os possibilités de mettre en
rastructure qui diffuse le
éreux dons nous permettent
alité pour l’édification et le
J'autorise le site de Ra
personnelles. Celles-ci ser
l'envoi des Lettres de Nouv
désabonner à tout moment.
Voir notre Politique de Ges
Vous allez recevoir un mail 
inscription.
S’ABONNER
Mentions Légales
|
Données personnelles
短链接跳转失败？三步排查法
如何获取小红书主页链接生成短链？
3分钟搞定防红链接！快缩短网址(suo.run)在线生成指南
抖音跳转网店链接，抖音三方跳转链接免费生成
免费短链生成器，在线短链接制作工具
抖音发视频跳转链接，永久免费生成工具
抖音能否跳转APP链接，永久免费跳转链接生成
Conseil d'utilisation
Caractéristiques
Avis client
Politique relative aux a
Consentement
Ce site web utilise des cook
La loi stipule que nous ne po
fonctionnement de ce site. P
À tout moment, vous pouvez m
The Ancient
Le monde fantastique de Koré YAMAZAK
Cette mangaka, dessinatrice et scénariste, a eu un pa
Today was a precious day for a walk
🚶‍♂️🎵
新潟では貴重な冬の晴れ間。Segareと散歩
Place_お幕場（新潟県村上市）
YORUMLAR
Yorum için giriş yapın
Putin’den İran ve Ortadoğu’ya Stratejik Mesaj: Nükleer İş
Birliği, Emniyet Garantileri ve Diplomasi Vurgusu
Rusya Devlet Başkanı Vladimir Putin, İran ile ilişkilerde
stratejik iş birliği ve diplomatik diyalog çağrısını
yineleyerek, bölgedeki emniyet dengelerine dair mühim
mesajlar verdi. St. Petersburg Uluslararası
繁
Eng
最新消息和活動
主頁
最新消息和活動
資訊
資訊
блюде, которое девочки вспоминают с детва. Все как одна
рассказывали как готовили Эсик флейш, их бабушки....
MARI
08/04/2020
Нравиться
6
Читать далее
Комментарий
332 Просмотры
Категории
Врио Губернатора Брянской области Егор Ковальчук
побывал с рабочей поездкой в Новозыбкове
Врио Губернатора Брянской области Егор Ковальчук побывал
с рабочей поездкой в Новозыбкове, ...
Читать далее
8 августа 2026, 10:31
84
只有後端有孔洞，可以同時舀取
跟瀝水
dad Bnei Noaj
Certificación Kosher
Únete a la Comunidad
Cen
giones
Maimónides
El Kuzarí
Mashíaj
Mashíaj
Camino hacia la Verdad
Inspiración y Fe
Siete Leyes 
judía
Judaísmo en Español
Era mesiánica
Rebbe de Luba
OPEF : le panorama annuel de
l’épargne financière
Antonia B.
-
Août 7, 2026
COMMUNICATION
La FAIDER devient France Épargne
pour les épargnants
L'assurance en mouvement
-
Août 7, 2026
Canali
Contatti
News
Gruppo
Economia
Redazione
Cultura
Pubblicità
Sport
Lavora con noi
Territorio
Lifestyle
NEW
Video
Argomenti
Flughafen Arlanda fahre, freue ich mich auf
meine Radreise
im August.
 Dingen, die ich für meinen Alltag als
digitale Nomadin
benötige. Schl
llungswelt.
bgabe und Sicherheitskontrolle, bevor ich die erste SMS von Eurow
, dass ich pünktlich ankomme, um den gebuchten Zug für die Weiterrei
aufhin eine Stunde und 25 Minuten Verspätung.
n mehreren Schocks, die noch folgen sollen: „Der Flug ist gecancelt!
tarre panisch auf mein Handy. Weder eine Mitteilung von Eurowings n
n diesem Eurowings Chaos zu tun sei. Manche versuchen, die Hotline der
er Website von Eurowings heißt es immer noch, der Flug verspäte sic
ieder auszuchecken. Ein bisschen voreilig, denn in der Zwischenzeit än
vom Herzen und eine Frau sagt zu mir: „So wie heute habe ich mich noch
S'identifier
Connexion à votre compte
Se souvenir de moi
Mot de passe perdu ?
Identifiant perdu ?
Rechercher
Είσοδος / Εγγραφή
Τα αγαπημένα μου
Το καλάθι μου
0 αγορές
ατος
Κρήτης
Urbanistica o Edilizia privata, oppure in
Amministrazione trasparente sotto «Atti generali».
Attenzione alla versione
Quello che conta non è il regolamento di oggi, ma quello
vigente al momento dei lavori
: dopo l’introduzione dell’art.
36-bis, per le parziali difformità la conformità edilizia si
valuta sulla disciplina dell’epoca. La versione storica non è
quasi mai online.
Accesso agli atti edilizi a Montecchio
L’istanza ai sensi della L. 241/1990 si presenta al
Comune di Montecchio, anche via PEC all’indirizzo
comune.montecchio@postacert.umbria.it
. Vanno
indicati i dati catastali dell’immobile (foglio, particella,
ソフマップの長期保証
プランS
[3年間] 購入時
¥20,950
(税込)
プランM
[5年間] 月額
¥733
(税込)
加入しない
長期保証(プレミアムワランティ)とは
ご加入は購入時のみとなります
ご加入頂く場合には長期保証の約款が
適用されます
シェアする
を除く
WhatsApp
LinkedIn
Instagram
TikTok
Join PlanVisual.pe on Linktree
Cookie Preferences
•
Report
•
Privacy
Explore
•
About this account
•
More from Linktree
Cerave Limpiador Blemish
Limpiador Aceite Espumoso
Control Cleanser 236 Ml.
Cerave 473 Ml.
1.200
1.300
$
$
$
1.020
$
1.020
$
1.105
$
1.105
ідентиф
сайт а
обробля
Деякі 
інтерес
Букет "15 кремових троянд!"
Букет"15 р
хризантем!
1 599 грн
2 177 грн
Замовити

WHAT YOU ARE ASKED TO DO =>
Starting at the line that contains "Birliği, Emniyet Garantileri" and stopping after the line that contains "bgabe und Sicherheitskontrolle, bevor", write out every line exactly as it appears above, and no other line.

OUTPUT OF THE TASK =>
Birliği, Emniyet Garantileri ve Diplomasi Vurgusu
Rusya Devlet Başkanı Vladimir Putin, İran ile ilişkilerde
stratejik iş birliği ve diplomatik diyalog çağrısını
yineleyerek, bölgedeki emniyet dengelerine dair mühim
mesajlar verdi. St. Petersburg Uluslararası
繁
Eng
最新消息和活動
主頁
最新消息和活動
資訊
資訊
блюде, которое девочки вспоминают с детва. Все как одна
рассказывали как готовили Эсик флейш, их бабушки....
MARI
08/04/2020
Нравиться
6
Читать далее
Комментарий
332 Просмотры
Категории
Врио Губернатора Брянской области Егор Ковальчук
побывал с рабочей поездкой в Новозыбкове
Врио Губернатора Брянской области Егор Ковальчук побывал
с рабочей поездкой в Новозыбкове, ...
Читать далее
8 августа 2026, 10:31
84
只有後端有孔洞，可以同時舀取
跟瀝水
dad Bnei Noaj
Certificación Kosher
Únete a la Comunidad
Cen
giones
Maimónides
El Kuzarí
Mashíaj
Mashíaj
Camino hacia la Verdad
Inspiración y Fe
Siete Leyes 
judía
Judaísmo en Español
Era mesiánica
Rebbe de Luba
OPEF : le panorama annuel de
l’épargne financière
Antonia B.
-
Août 7, 2026
COMMUNICATION
La FAIDER devient France Épargne
pour les épargnants
L'assurance en mouvement
-
Août 7, 2026
Canali
Contatti
News
Gruppo
Economia
Redazione
Cultura
Pubblicità
Sport
Lavora con noi
Territorio
Lifestyle
NEW
Video
Argomenti
Flughafen Arlanda fahre, freue ich mich auf
meine Radreise
im August.
 Dingen, die ich für meinen Alltag als
digitale Nomadin
benötige. Schl
llungswelt.
bgabe und Sicherheitskontrolle, bevor ich die erste SMS von Eurow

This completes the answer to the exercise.